Start of Block
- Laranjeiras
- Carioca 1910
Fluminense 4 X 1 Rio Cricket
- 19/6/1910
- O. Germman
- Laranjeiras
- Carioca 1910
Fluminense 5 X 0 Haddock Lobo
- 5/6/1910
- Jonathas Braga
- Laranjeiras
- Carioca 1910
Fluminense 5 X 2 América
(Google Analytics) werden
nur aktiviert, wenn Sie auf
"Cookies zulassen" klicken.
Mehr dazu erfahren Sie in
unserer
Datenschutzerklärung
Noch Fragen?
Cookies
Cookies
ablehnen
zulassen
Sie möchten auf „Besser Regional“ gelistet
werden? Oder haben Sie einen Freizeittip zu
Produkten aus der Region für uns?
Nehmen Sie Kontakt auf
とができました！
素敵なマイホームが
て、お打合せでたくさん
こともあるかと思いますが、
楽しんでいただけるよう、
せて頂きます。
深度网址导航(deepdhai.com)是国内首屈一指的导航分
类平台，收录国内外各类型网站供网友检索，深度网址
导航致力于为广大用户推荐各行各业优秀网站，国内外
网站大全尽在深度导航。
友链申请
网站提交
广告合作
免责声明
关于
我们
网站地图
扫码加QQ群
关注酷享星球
End of Block
Start of Block
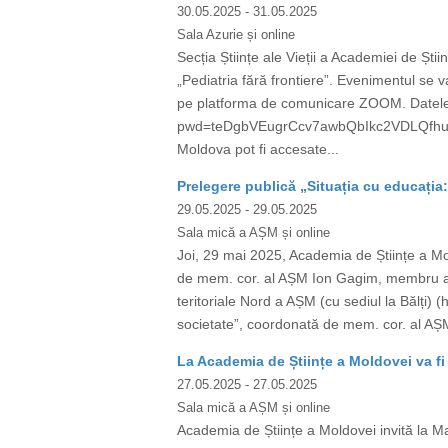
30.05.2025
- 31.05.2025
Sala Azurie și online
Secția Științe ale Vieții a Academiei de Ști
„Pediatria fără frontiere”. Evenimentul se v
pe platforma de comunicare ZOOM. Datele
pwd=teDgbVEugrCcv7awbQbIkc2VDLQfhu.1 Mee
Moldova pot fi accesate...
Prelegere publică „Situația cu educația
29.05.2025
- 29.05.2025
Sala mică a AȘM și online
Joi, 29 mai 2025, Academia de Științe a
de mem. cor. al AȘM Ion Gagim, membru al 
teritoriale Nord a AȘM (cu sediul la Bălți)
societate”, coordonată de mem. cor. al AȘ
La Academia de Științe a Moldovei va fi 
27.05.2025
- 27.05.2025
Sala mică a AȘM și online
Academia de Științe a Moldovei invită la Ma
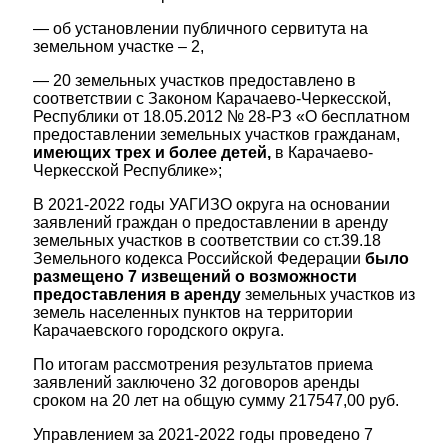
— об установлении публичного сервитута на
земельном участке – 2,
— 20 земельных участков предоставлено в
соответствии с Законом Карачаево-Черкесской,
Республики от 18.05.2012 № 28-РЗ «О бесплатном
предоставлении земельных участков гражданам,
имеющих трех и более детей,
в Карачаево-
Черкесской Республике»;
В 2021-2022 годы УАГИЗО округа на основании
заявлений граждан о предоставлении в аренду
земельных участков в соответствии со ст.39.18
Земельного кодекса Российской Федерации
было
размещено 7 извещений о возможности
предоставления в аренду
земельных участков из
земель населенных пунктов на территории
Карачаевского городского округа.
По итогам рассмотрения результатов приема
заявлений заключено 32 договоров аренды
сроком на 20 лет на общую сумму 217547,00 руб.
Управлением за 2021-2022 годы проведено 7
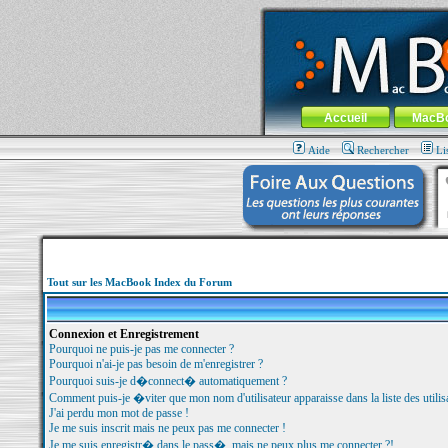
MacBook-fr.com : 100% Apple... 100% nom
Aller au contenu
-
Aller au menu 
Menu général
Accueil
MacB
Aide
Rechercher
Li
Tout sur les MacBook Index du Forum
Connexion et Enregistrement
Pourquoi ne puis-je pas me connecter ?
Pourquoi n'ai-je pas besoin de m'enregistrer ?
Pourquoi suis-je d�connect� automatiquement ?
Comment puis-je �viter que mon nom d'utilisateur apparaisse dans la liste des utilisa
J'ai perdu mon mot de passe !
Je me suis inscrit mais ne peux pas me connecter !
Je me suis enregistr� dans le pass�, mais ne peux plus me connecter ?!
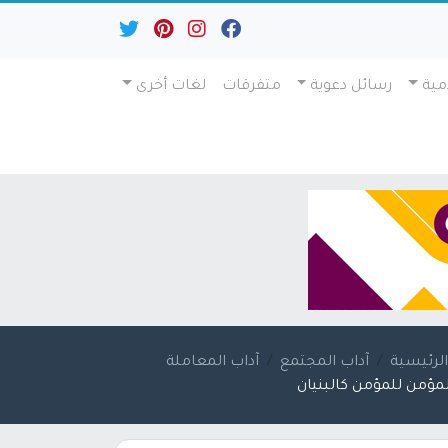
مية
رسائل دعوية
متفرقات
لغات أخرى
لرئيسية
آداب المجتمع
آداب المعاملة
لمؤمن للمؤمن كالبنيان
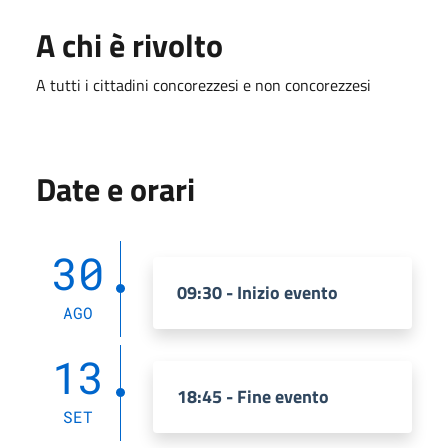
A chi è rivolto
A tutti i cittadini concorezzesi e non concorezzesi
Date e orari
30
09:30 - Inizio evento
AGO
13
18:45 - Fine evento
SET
End of Block
■ **Problem to work on**: Return each line of the listing that holds the string "Științe".

■ **Solution below**:
Secția Științe ale Vieții a Academiei de Ști
Joi, 29 mai 2025, Academia de Științe a
La Academia de Științe a Moldovei va fi 
Academia de Științe a Moldovei invită la Ma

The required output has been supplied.